Required action:
Repeat exactly the lines that run from the start of the records below to the line with "Hội nghị học thuật toàn cầu bàn về tương", including both of those lines but not the pictures.

BEGIN Provided data

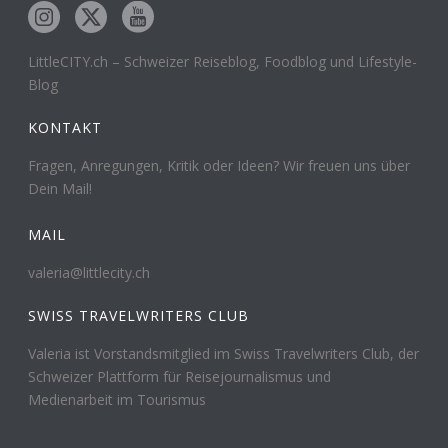
LittleCITY.ch – Schweizer Reiseblog, Foodblog und Lifestyle-
Blog
KONTAKT
Fragen, Anregungen, Kritik oder Ideen? Wir freuen uns über
Dein Mail!
MAIL
valeria@littlecity.ch
SWISS TRAVELWRITERS CLUB
Valeria ist Vorstandsmitglied im Swiss Travelwriters Club, der
Schweizer Plattform für Reisejournalismus und
Medienarbeit im Tourismus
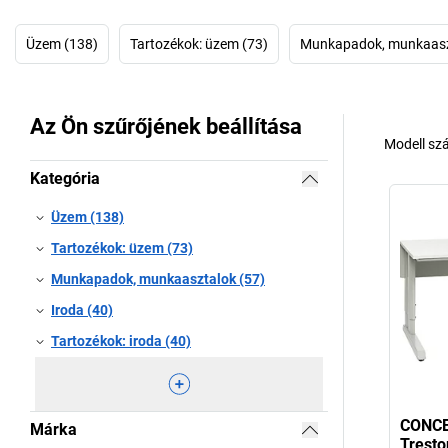
Üzem (138)
Tartozékok: üzem (73)
Munkapadok, munkaasz
Az Ön szűrőjének beállítása
Modell sz
Kategória
Üzem (138)
Tartozékok: üzem (73)
Munkapadok, munkaasztalok (57)
Iroda (40)
Tartozékok: iroda (40)
CONCE
Márka
Tresto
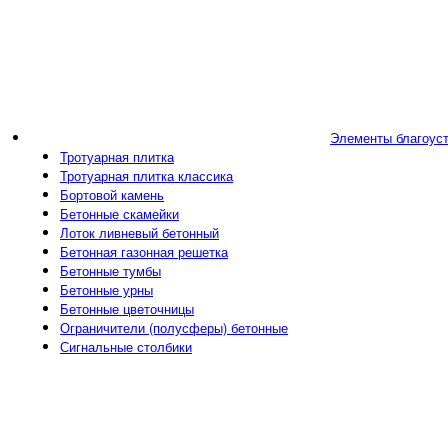
Элементы благоус
Тротуарная плитка
Тротуарная плитка классика
Бортовой камень
Бетонные скамейки
Лоток ливневый бетонный
Бетонная газонная решетка
Бетонные тумбы
Бетонные урны
Бетонные цветочницы
Ограничители (полусферы) бетонные
Сигнальные столбики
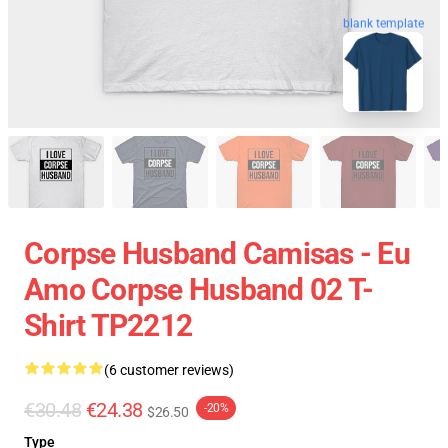
blank template
Corpse Husband Camisas - Eu
Amo Corpse Husband 02 T-
Shirt TP2212
(6 customer reviews)
€30.48
€24.38
-20%
$26.50
Type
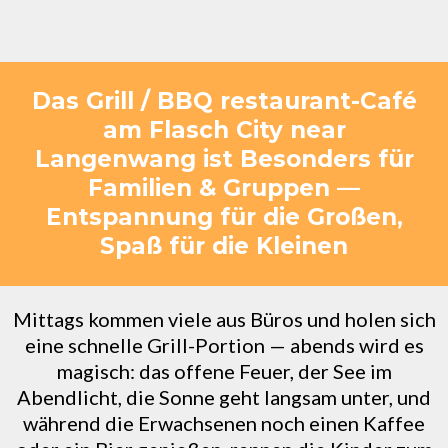
Das Grill / BBQ restaurant-Café
am Flasch City near
Langenwang ist Besonders für
Familien & Gruppen —
Entspannung für die Großen,
Spaß für die Kleinen
Mittags kommen viele aus Büros und holen sich
eine schnelle Grill-Portion — abends wird es
magisch: das offene Feuer, der See im
Abendlicht, die Sonne geht langsam unter, und
während die Erwachsenen noch einen Kaffee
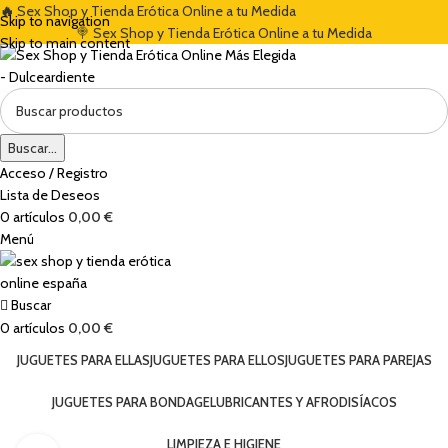
🔥
Sex Shop y Tienda Erótica Online a tu Medida
Skip to navigation
ESCUENTO DE BIENVENIDA DEL 5% CON EL CÓDIGO "DULCES5"
🏷️ CUPÓN DE DESCUENTO 
🍭 Sex Shop y Tienda Erótica Online a tu Medida
Skip to main content
Buscar...
Acceso / Registro
Lista de Deseos
0
artículos
0,00
€
Menú
Buscar
0
artículos
0,00
€
JUGUETES PARA ELLAS
JUGUETES PARA ELLOS
JUGUETES PARA PAREJAS
JUGUETES PARA BONDAGE
LUBRICANTES Y AFRODISÍACOS
LIMPIEZA E HIGIENE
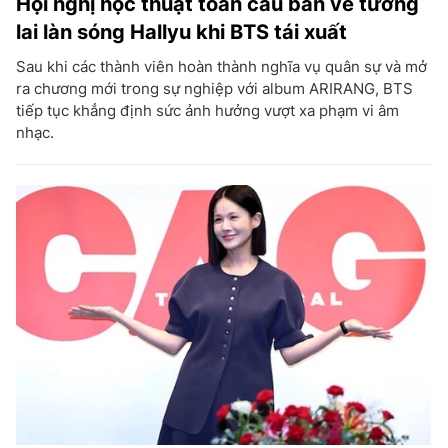
Hội nghị học thuật toàn cầu bàn về tương
lai làn sóng Hallyu khi BTS tái xuất
Sau khi các thành viên hoàn thành nghĩa vụ quân sự và mở
ra chương mới trong sự nghiệp với album ARIRANG, BTS
tiếp tục khẳng định sức ảnh hưởng vượt xa phạm vi âm
nhạc.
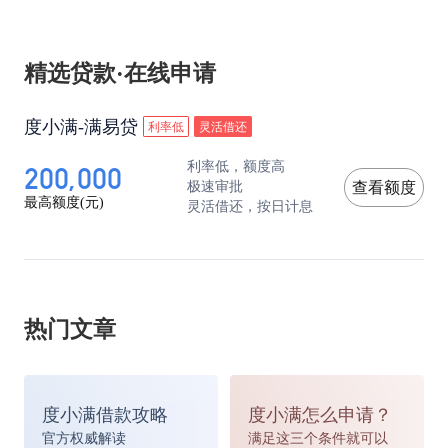
精选贷款·在线申请
度小满-满易贷
利率低
灵活借还
200,000
利率低，额度高
极速审批
查看额度
最高额度(元)
灵活借还，按日计息
热门文章
度小满借款攻略
度小满怎么申请？
官方权威解读
满足这三个条件就可以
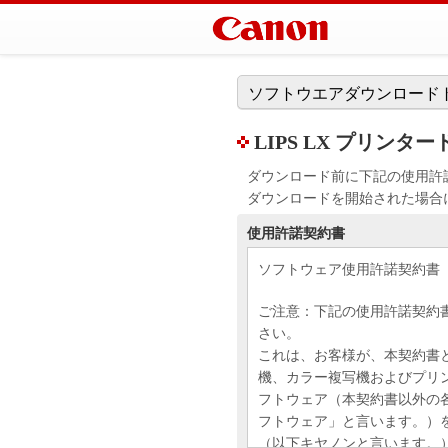
ソフトウエアダウンロード
LIPS LX プリンタードライ
ダウンロード前に下記の使用許
ダウンロードを開始された場合
使用許諾契約書
ソフトウェア使用許諾契約書
ご注意：下記の使用許諾契約
さい。
これは、お客様が、本契約書
機、カラー複写機およびプリ
フトウェア（本契約書以外の
フトウェア」と言います。）
（以下キヤノンと言います。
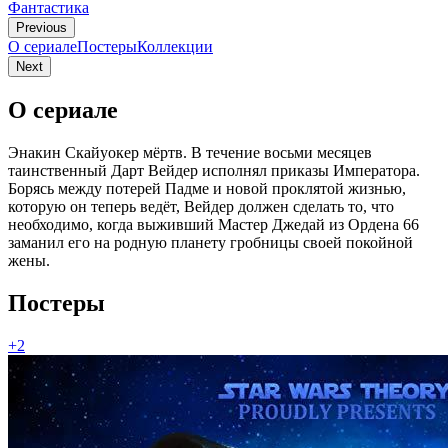
Фантастика
Previous
О сериале
Постеры
Коллекции
Next
О сериале
Энакин Скайуокер мёртв. В течение восьми месяцев
таинственный Дарт Вейдер исполнял приказы Императора.
Борясь между потерей Падме и новой проклятой жизнью,
которую он теперь ведёт, Вейдер должен сделать то, что
необходимо, когда выживший Мастер Джедай из Ордена 66
заманил его на родную планету гробницы своей покойной
жены.
Постеры
+2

END Provided data

Answer below:
LittleCITY.ch – Schweizer Reiseblog, Foodblog und Lifestyle-
Blog
KONTAKT
Fragen, Anregungen, Kritik oder Ideen? Wir freuen uns über
Dein Mail!
MAIL
valeria@littlecity.ch
SWISS TRAVELWRITERS CLUB
Valeria ist Vorstandsmitglied im Swiss Travelwriters Club, der
Schweizer Plattform für Reisejournalismus und
Medienarbeit im Tourismus
Üzem (138)
Tartozékok: üzem (73)
Munkapadok, munkaasz
Az Ön szűrőjének beállítása
Modell sz
Kategória
Üzem (138)
Tartozékok: üzem (73)
Munkapadok, munkaasztalok (57)
Iroda (40)
Tartozékok: iroda (40)
CONCE
Márka
Tresto
Элементы благоус
Тротуарная плитка
Тротуарная плитка классика
Бортовой камень
Бетонные скамейки
Лоток ливневый бетонный
Бетонная газонная решетка
Бетонные тумбы
Бетонные урны
Бетонные цветочницы
Ограничители (полусферы) бетонные
Сигнальные столбики
blank template
Corpse Husband Camisas - Eu
Amo Corpse Husband 02 T-
Shirt TP2212
(6 customer reviews)
€30.48
€24.38
-20%
$26.50
Type
Das Grill / BBQ restaurant-Café
am Flasch City near
Langenwang ist Besonders für
Familien & Gruppen —
Entspannung für die Großen,
Spaß für die Kleinen
Mittags kommen viele aus Büros und holen sich
eine schnelle Grill-Portion — abends wird es
magisch: das offene Feuer, der See im
Abendlicht, die Sonne geht langsam unter, und
während die Erwachsenen noch einen Kaffee
🔥
Sex Shop y Tienda Erótica Online a tu Medida
Skip to navigation
ESCUENTO DE BIENVENIDA DEL 5% CON EL CÓDIGO "DULCES5"
🏷️ CUPÓN DE DESCUENTO 
🍭 Sex Shop y Tienda Erótica Online a tu Medida
Skip to main content
Buscar...
Acceso / Registro
Lista de Deseos
0
artículos
0,00
€
Menú
Buscar
0
artículos
0,00
€
JUGUETES PARA ELLAS
JUGUETES PARA ELLOS
JUGUETES PARA PAREJAS
JUGUETES PARA BONDAGE
LUBRICANTES Y AFRODISÍACOS
LIMPIEZA E HIGIENE
Hội nghị học thuật toàn cầu bàn về tương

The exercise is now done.